OHDSI Home | Forums | Wiki | Github

Populating CONDITION_OCCURRENCE using EPIC Clarity and its duplications

Hi everyone,

I am at Columbia University Medical Center, and we use Epic system’s Clarity for our OMOP.
We recently ran into an issue getting duplicated condition_occurrence rows from same day at different visits: two condition_occurrence rows for a patient with same diagnosis code, a same condition start date with different visit ids.

For example:
(Fabricated scenario…)
Patient A had an office visit on January 1, 2020 and an imaging visit for an X-ray for her arm in pain.
At her office visit, doctor noted one of her diagnosis as “Pain in arm, unspecified: M79. 603 (ICD-10)”
Right after her office visit, she had an X-ray at an imaging department and her diagnosis was also documented as “Pain in arm, unspecified: M79.603 (ICD-10)”
The two visits both took place at Columbia University, at different departments.

Outcome of this in our data was as follows:

  • visit_occurrence: we have two rows: one for office visit, one for x-ray imaging visit, each with different care_site_ids, happened on a same day, with even slightly overlapping time.
  • condition_occurrence: we have two rows with condition_source_concept_id = 45587064 for ICD-10 M79.603, one for office visit, and one for imaging visit.

Although this looks perfectly “reasonable” as patient was diagnosed at two different visits by different doctors, it is still a duplicate in condition because Patient A has two rows of one diagnosis code on exactly same day.

Has anyone using Clarity found this to be an issue and have handled it somewhat differently?
Any share of ideas/thoughts would be greatly appreciated!
Thank you!

I would leave the ETL as is. As you say, it is perfectly “reasonable” as patient was diagnosed at two different visits. What problems are created by having two almost duplicate Condition Occurrence records?

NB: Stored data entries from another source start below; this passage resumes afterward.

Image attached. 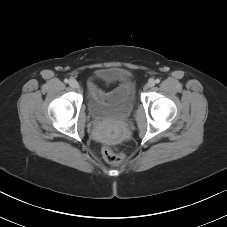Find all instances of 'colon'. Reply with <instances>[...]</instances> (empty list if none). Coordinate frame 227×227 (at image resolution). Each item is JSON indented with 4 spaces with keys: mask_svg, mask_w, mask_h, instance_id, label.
<instances>
[{
    "mask_svg": "<svg viewBox=\"0 0 227 227\" xmlns=\"http://www.w3.org/2000/svg\"><path fill=\"white\" fill-rule=\"evenodd\" d=\"M102 155L111 164H121L125 160L123 154L115 152L110 146H104L102 148Z\"/></svg>",
    "mask_w": 227,
    "mask_h": 227,
    "instance_id": "colon-1",
    "label": "colon"
}]
</instances>
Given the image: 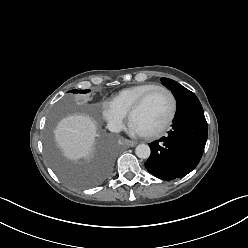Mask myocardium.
Returning a JSON list of instances; mask_svg holds the SVG:
<instances>
[{
  "label": "myocardium",
  "mask_w": 248,
  "mask_h": 248,
  "mask_svg": "<svg viewBox=\"0 0 248 248\" xmlns=\"http://www.w3.org/2000/svg\"><path fill=\"white\" fill-rule=\"evenodd\" d=\"M157 91H163L165 92L171 101V112L170 115L167 119V121L156 131L152 132V133H148V134H142L144 137L148 138V139H156L161 137L162 135H164L172 126L176 114H177V100L174 96V94L172 93L171 90H169L168 88L164 87V86H157L149 91H147L146 93H144L137 101L136 103L131 107L130 111L128 112V119L129 122L131 123V120L134 116V114L139 111L144 104L147 102V100Z\"/></svg>",
  "instance_id": "obj_1"
}]
</instances>
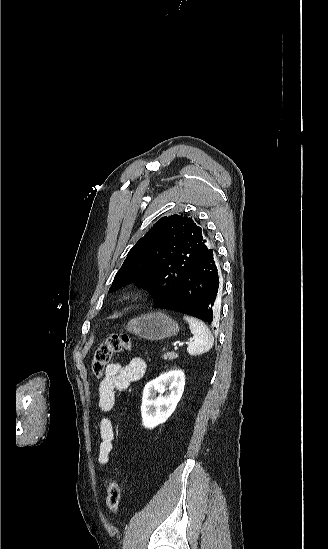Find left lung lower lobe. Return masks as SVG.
<instances>
[{"label":"left lung lower lobe","instance_id":"1","mask_svg":"<svg viewBox=\"0 0 328 549\" xmlns=\"http://www.w3.org/2000/svg\"><path fill=\"white\" fill-rule=\"evenodd\" d=\"M220 287L213 249H207L183 274L171 294L155 300L153 307L174 310L213 324Z\"/></svg>","mask_w":328,"mask_h":549}]
</instances>
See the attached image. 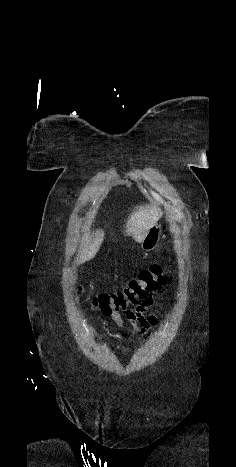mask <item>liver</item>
<instances>
[{"mask_svg":"<svg viewBox=\"0 0 236 467\" xmlns=\"http://www.w3.org/2000/svg\"><path fill=\"white\" fill-rule=\"evenodd\" d=\"M162 215L156 204L136 206L126 221L125 233L142 243L148 231L157 223ZM104 231L96 230L92 234L85 232L82 240V249L79 252L77 263L82 264L94 258L103 239Z\"/></svg>","mask_w":236,"mask_h":467,"instance_id":"1","label":"liver"}]
</instances>
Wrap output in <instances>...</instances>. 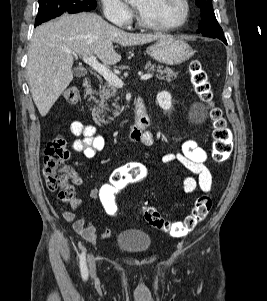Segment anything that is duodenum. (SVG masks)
Instances as JSON below:
<instances>
[{"label": "duodenum", "instance_id": "1", "mask_svg": "<svg viewBox=\"0 0 267 301\" xmlns=\"http://www.w3.org/2000/svg\"><path fill=\"white\" fill-rule=\"evenodd\" d=\"M83 87L87 94L93 92L92 83L89 80H85ZM136 121L133 127H131L127 133L126 138L131 142L140 141L142 134L148 130L150 126V117L146 111L143 98L139 97L135 103Z\"/></svg>", "mask_w": 267, "mask_h": 301}]
</instances>
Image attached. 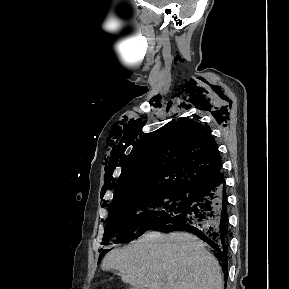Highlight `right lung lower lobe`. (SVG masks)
I'll return each mask as SVG.
<instances>
[{
	"label": "right lung lower lobe",
	"instance_id": "obj_1",
	"mask_svg": "<svg viewBox=\"0 0 289 289\" xmlns=\"http://www.w3.org/2000/svg\"><path fill=\"white\" fill-rule=\"evenodd\" d=\"M155 230L187 231L198 236L214 250L227 279V253L232 233L228 223V201L223 173L195 186L191 190L187 208Z\"/></svg>",
	"mask_w": 289,
	"mask_h": 289
}]
</instances>
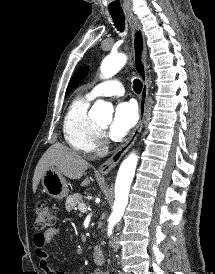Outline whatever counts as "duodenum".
I'll use <instances>...</instances> for the list:
<instances>
[{
    "instance_id": "1",
    "label": "duodenum",
    "mask_w": 215,
    "mask_h": 274,
    "mask_svg": "<svg viewBox=\"0 0 215 274\" xmlns=\"http://www.w3.org/2000/svg\"><path fill=\"white\" fill-rule=\"evenodd\" d=\"M93 259L97 265H102L104 263V253L100 247H95L93 250Z\"/></svg>"
}]
</instances>
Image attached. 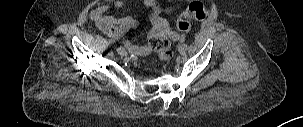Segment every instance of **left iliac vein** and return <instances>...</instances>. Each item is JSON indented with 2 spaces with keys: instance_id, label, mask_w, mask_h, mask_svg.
<instances>
[{
  "instance_id": "left-iliac-vein-1",
  "label": "left iliac vein",
  "mask_w": 303,
  "mask_h": 127,
  "mask_svg": "<svg viewBox=\"0 0 303 127\" xmlns=\"http://www.w3.org/2000/svg\"><path fill=\"white\" fill-rule=\"evenodd\" d=\"M179 52L181 55H185V49L181 46H179Z\"/></svg>"
}]
</instances>
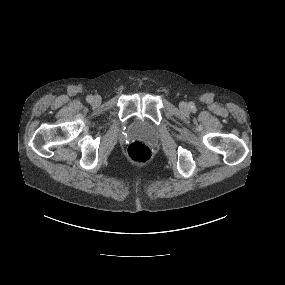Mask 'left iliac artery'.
Returning <instances> with one entry per match:
<instances>
[{
	"label": "left iliac artery",
	"mask_w": 285,
	"mask_h": 285,
	"mask_svg": "<svg viewBox=\"0 0 285 285\" xmlns=\"http://www.w3.org/2000/svg\"><path fill=\"white\" fill-rule=\"evenodd\" d=\"M191 108L194 109L195 107H194V106H191Z\"/></svg>",
	"instance_id": "obj_1"
}]
</instances>
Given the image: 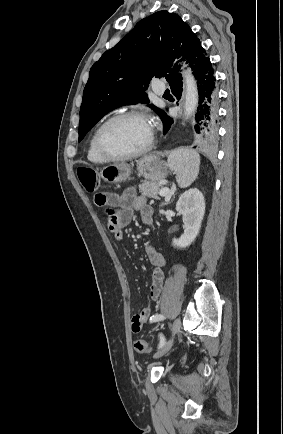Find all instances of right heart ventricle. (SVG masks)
<instances>
[{
	"label": "right heart ventricle",
	"mask_w": 283,
	"mask_h": 434,
	"mask_svg": "<svg viewBox=\"0 0 283 434\" xmlns=\"http://www.w3.org/2000/svg\"><path fill=\"white\" fill-rule=\"evenodd\" d=\"M87 157H88L89 161H91L92 163H95V164H104V163L108 162L107 159L103 158L97 152L95 145H94V134L91 136L90 141H89L88 150H87Z\"/></svg>",
	"instance_id": "e07e8e85"
}]
</instances>
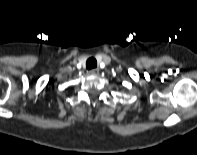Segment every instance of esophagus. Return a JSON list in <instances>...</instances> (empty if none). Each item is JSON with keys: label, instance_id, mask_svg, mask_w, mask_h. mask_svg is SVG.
I'll use <instances>...</instances> for the list:
<instances>
[{"label": "esophagus", "instance_id": "1", "mask_svg": "<svg viewBox=\"0 0 197 155\" xmlns=\"http://www.w3.org/2000/svg\"><path fill=\"white\" fill-rule=\"evenodd\" d=\"M91 75H98L99 74V70L98 69H92V70H90V72H89Z\"/></svg>", "mask_w": 197, "mask_h": 155}]
</instances>
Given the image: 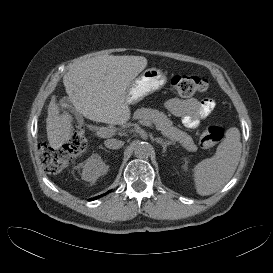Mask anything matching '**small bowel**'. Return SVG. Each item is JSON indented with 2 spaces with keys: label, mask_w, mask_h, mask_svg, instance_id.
Returning <instances> with one entry per match:
<instances>
[{
  "label": "small bowel",
  "mask_w": 273,
  "mask_h": 273,
  "mask_svg": "<svg viewBox=\"0 0 273 273\" xmlns=\"http://www.w3.org/2000/svg\"><path fill=\"white\" fill-rule=\"evenodd\" d=\"M165 108L182 119L185 127L196 129L201 121L208 118L215 108L213 99H178L171 98L165 101Z\"/></svg>",
  "instance_id": "c3829d8e"
}]
</instances>
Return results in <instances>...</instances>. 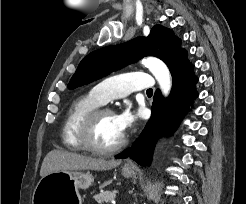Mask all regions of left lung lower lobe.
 <instances>
[{
  "label": "left lung lower lobe",
  "mask_w": 246,
  "mask_h": 204,
  "mask_svg": "<svg viewBox=\"0 0 246 204\" xmlns=\"http://www.w3.org/2000/svg\"><path fill=\"white\" fill-rule=\"evenodd\" d=\"M173 86L171 94L164 100L160 91L154 95L152 116L140 137L131 148L117 156V159L130 157L142 166H150L153 148L161 132H172L185 115L192 100L197 97L195 84L198 81L193 73V65L184 52L170 69Z\"/></svg>",
  "instance_id": "1"
}]
</instances>
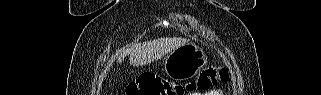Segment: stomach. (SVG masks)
I'll list each match as a JSON object with an SVG mask.
<instances>
[{
    "label": "stomach",
    "mask_w": 321,
    "mask_h": 95,
    "mask_svg": "<svg viewBox=\"0 0 321 95\" xmlns=\"http://www.w3.org/2000/svg\"><path fill=\"white\" fill-rule=\"evenodd\" d=\"M207 63L206 53L199 46L187 43L166 57L164 71L171 80H187L196 76Z\"/></svg>",
    "instance_id": "obj_1"
}]
</instances>
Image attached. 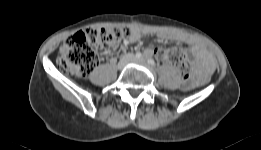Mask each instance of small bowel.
Here are the masks:
<instances>
[{
  "mask_svg": "<svg viewBox=\"0 0 261 150\" xmlns=\"http://www.w3.org/2000/svg\"><path fill=\"white\" fill-rule=\"evenodd\" d=\"M149 33L146 29L135 28L132 30V34L129 36L127 43H135L140 40V38ZM178 40L190 46V51L195 57L194 61V77L189 81L188 85L193 84L198 78L206 77L214 69L215 63L212 55L207 50V48L196 38L191 36H182ZM146 57L154 55L152 49H146L144 51ZM164 61H167L163 59Z\"/></svg>",
  "mask_w": 261,
  "mask_h": 150,
  "instance_id": "obj_1",
  "label": "small bowel"
}]
</instances>
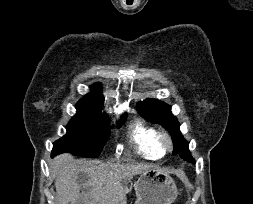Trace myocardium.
<instances>
[{
	"label": "myocardium",
	"instance_id": "f54148a6",
	"mask_svg": "<svg viewBox=\"0 0 253 204\" xmlns=\"http://www.w3.org/2000/svg\"><path fill=\"white\" fill-rule=\"evenodd\" d=\"M157 142L163 153L169 152L173 149L172 138L166 131L158 132Z\"/></svg>",
	"mask_w": 253,
	"mask_h": 204
}]
</instances>
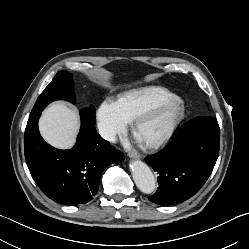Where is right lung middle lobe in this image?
Here are the masks:
<instances>
[{
	"label": "right lung middle lobe",
	"mask_w": 249,
	"mask_h": 249,
	"mask_svg": "<svg viewBox=\"0 0 249 249\" xmlns=\"http://www.w3.org/2000/svg\"><path fill=\"white\" fill-rule=\"evenodd\" d=\"M72 74L66 71H60L56 74L52 82L44 89L38 97L31 114L38 110H43L50 102L54 100L64 99L74 103V89H73ZM81 119L95 124V108L93 105L81 109L79 111Z\"/></svg>",
	"instance_id": "obj_1"
}]
</instances>
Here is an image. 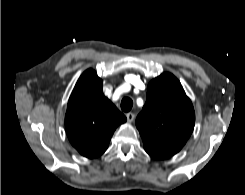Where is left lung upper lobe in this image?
Segmentation results:
<instances>
[{"label":"left lung upper lobe","instance_id":"left-lung-upper-lobe-1","mask_svg":"<svg viewBox=\"0 0 245 195\" xmlns=\"http://www.w3.org/2000/svg\"><path fill=\"white\" fill-rule=\"evenodd\" d=\"M195 113L179 80L170 73L153 79L147 87V100L137 116L136 126L144 147L172 156L190 137Z\"/></svg>","mask_w":245,"mask_h":195}]
</instances>
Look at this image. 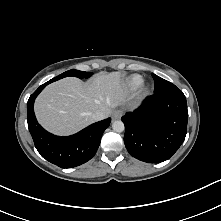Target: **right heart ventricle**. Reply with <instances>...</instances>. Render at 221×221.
<instances>
[{"instance_id":"1","label":"right heart ventricle","mask_w":221,"mask_h":221,"mask_svg":"<svg viewBox=\"0 0 221 221\" xmlns=\"http://www.w3.org/2000/svg\"><path fill=\"white\" fill-rule=\"evenodd\" d=\"M143 83V78L140 75H132L128 78L126 84L128 89L136 90L139 88Z\"/></svg>"}]
</instances>
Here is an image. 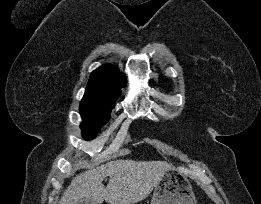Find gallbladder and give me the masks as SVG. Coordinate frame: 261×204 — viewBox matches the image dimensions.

I agree with @DTorok; I do not consider the appearance of these diagnosis codes “duplicates” because they were coded by different providers in completely different contexts. To me, the fact that they occurred on the same day is irrelevant.

Consider this example: A primary care physician coding Type 2 diabetes mellitus as a chronic condition repeatedly over time as justification for billing a certain CPT code level of service. Are these “duplicates”? The patient’s chronic condition is expected to persist and there is a valid reason why the same diagnosis code will recur.

I don’t see any problem with this.

Actually, this is a good discussion: What kind of records are allowed to be duplicated, and which ones are not? Obviously, you cannot have more than one diabetes at the same day, it’s the same. But stating the diagnosis many times does not hurt (as you pointed out above). On the other hand, acute conditions like asthma attacks or myocardial infarctions can happen more than once a day (reinfarction), and it is very relevant to the interpretation of the disease.

Same is true for drugs and procedures. Drug abusers will try to get the same prescription several times in a day, but in most normal cases duplications are administrative artefacts and should be removed. You cannot have more than one appendectomy per day, but you can have more than one x-ray.

I am not sure how to formalize this and provide some kind of attribute telling ETLers to dedup or not. Any good ideas?